On 18 July 1947, the Northern Mariana, Caroline, and Marshall islands formally became a UN trust territory under US administration. This Trust Territory of the Pacific Islands was administered by the US Department of the Navy until 1 July 1951, when administration was transferred to the Department of the Interior. From 1953 to 1962, the Northern Marianas, with the exception of Rota, were administered by the Department of the Navy.

The people of the Northern Marianas voted to become a US commonwealth by a majority of 78.8% in a plebescite held on 17 June 1975. A covenant approved by the US Congress in March 1976 provided for the separation of the Northern Marianas from the Caroline and Marshall island groups, and for the Marianas' transition to a commonwealth status similar to that of Puerto Rico. The islands became internally self-governing in January 1978. On 3 November 1986, US president Ronald Reagan proclaimed the Northern Marianas a self-governing commonwealth; its people became US citizens. The termination of the trusteeship was approved by the UN Trusteeship Council in May 1986 and received the required approval from the UN Security Council. On 3 November 1986, the Constitution of the Commonwealth of the Northern Marianas Islands came into force.

A governor and a lieutenant governor are popularly elected for four-year terms. The legislature consists of 9 senators elected for four-year terms and 18 representatives elected for two-year terms. A district court handles matters involving federal law and a commonwealth court has jurisdiction over local matters.

The traditional economic activities were subsistence agriculture, livestock raising, and fishing, but much agricultural land was destroyed or damaged during World War II and agriculture has never resumed its prewar importance.

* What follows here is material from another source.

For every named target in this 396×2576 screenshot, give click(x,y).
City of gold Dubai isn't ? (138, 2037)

Today, government employment and tourism are the mainstays of the economy. Tourism employs about 50% of the work force. The construction industry is also expanding, and there is some small-scale industry, chiefly handicrafts and food processing.

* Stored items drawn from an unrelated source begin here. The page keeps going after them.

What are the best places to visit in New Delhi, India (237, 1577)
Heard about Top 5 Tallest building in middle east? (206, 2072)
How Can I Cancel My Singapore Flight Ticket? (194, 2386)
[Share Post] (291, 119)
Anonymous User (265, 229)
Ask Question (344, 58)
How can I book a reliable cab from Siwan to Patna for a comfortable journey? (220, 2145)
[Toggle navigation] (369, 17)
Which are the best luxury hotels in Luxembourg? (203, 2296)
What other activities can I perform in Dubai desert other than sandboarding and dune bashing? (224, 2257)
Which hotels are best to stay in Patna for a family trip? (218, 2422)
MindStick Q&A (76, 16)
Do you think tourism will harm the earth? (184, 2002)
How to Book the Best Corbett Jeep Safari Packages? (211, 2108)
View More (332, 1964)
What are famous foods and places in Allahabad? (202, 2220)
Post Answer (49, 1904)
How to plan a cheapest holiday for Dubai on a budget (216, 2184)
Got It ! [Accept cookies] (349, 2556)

The Northern Marianas is heavily dependent on federal funds. The United States also pays to lease property on Saipan, Tinian, and Farallon de Medinilla islands for defense purposes. The principal exports are garments, milk, and meat; imports include foods, petroleum, construction materials, and vehicles. US currency is the official medium of exchange.

Health care is primarily the responsibility of the commonwealth government and has improved substantially since 1978. Tuberculosis, once the major health problem, has been controlled. There is a hospital on Saipan and health centers on Tinian and Rota. The largest hospital in the commonwealth is a 74 bed, 110,000 square foot facility.

Education is free and compulsory for children between the ages of 8 and 14, and literacy is high. Northern Marianas College had an enrollment of 982 in fall 2001. There are 2 AM, 1 FM, and 1 television stations.